Query help when using audit table

2020-06-25 16:27发布

问题:

Assuming I have two tables, one with the following columns called lease_period:

tenant_trading_name, suite_id, lease_id, building_id

and another, called lease_period_audit with the following:

audit_date, audit_type, tenant_trading_name, suite_id, lease_id, building_id

Each time a record is updated on lease_period and entry is made on lease_period_audit with a status of 'Updated'. I'm trying to find all updates made only to the tenant_trading_name field but haven't had any success. So far I have the following:

select              lpa.*
from                property.lease_period_audit lpa
inner join          property.lease_period lp on lpa.suite_id = lp.suite_id and lpa.lease_id = lp.lease_id and lpa.building_id = lp.building_id
where               audit_type = 'Updated'
                    and lp.tenant_trading_name <> lpa.tenant_trading_name
order by            1 desc  

Where's the flaw in my thought process here? How can this be done / how should I be thinking about this?

回答1:

Assuming the audit table also logs the lease_period primary key column, referenced here lp_id for simplicity, you could try the following approach:

  1. Find all the rows where audit_type is 'Updated'.

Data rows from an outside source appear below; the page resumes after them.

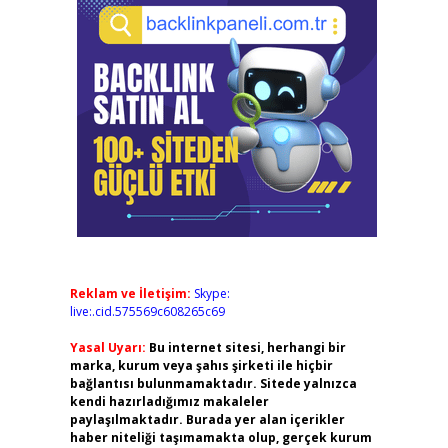
Reklam ve İletişim:
Skype:
live:.cid.575569c608265c69
Yasal Uyarı:
Bu internet sitesi, herhangi bir
marka, kurum veya şahıs şirketi ile hiçbir
bağlantısı bulunmamaktadır. Sitede yalnızca
kendi hazırladığımız makaleler
paylaşılmaktadır. Burada yer alan içerikler
haber niteliği taşımamakta olup, gerçek kurum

  2. Rank all the rows by audit_date and partitioning them by lp_id.

  3. Rank the rows by audit_date partitioning by lp_id, suite_id, lease_id, building_id.

  4. Get the difference between the two rankings.

  5. Rank the rows again by audit_date, partitioning them now by lp_id, suite_id, lease_id, building_id, (ranking_difference).

  6. Output all the rows where the last ranking value is 2 or greater.

The first four steps result in a row set where each group of consecutive (in ascending order of audit_date) rows with identical values of suite_id, lease_id, building_id for the same lp_id will be uniquely distinguished by a value calculated as the difference between the rankings #2 & #3.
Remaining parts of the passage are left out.